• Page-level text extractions
________________________

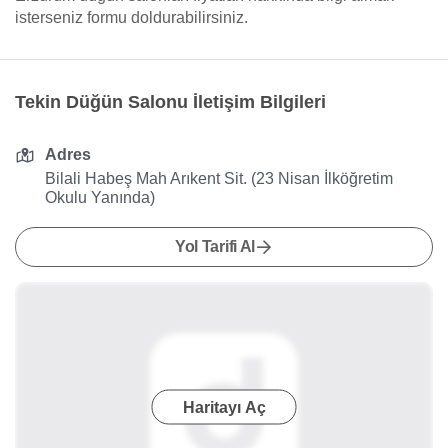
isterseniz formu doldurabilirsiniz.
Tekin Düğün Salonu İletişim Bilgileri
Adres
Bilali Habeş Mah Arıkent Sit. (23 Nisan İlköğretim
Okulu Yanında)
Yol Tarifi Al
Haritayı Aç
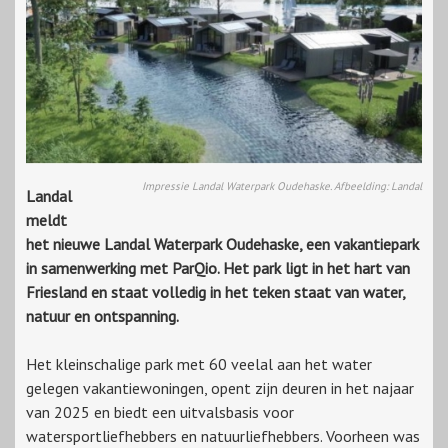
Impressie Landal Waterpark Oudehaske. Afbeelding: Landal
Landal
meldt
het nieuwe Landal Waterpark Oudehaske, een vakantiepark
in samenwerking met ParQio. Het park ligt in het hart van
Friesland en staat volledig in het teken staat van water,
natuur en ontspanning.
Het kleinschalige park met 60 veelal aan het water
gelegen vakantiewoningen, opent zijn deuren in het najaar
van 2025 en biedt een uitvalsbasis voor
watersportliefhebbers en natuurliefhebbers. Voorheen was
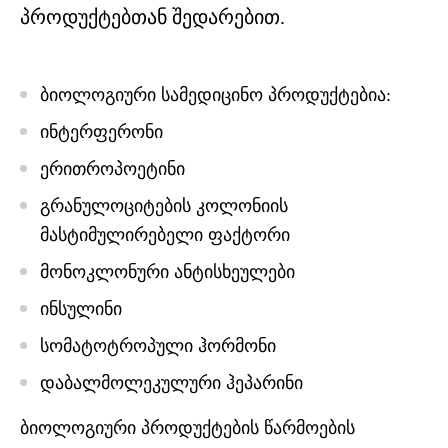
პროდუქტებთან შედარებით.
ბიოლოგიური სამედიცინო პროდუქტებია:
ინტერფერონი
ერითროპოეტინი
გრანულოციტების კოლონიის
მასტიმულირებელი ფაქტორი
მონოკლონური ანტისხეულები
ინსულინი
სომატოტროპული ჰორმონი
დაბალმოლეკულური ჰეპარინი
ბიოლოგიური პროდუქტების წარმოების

________________________

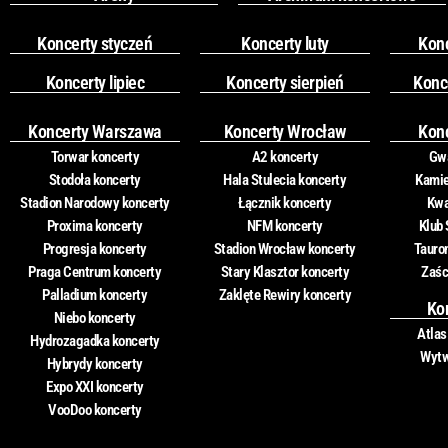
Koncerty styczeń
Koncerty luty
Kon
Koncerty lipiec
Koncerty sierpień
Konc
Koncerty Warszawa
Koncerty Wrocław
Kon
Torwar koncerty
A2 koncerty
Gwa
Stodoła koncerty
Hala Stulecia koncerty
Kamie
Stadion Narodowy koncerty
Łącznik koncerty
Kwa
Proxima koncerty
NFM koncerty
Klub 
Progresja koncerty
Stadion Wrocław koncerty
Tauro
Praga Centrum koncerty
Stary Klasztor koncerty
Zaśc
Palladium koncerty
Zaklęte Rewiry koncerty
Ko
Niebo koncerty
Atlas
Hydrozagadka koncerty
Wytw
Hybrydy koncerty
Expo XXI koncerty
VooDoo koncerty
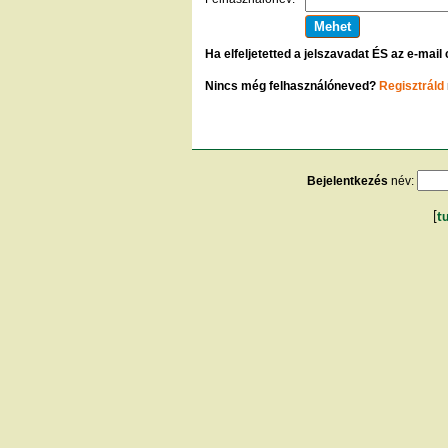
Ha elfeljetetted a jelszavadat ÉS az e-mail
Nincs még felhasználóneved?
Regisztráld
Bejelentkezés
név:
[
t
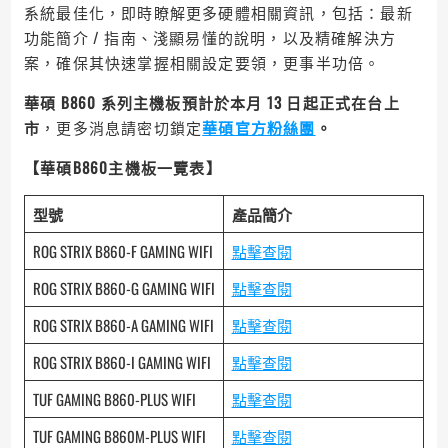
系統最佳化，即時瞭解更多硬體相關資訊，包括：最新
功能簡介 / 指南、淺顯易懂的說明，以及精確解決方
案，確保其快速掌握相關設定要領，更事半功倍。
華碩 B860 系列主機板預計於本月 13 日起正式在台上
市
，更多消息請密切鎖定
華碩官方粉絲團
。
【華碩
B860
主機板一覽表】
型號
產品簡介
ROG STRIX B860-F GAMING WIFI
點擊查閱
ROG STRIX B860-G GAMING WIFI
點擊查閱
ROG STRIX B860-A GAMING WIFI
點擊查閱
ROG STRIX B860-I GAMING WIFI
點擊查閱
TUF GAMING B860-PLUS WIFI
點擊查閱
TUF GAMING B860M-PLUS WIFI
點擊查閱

________________________

• ACTIVITY
Every line above from the one with "Het kleinschalige park" down to the one with "ბიოლოგიური პროდუქტების წარმოების" must be written out exactly, and no picture may appear.

• PROBLEM SOLUTION
Het kleinschalige park met 60 veelal aan het water
gelegen vakantiewoningen, opent zijn deuren in het najaar
van 2025 en biedt een uitvalsbasis voor
watersportliefhebbers en natuurliefhebbers. Voorheen was
პროდუქტებთან შედარებით.
ბიოლოგიური სამედიცინო პროდუქტებია:
ინტერფერონი
ერითროპოეტინი
გრანულოციტების კოლონიის
მასტიმულირებელი ფაქტორი
მონოკლონური ანტისხეულები
ინსულინი
სომატოტროპული ჰორმონი
დაბალმოლეკულური ჰეპარინი
ბიოლოგიური პროდუქტების წარმოების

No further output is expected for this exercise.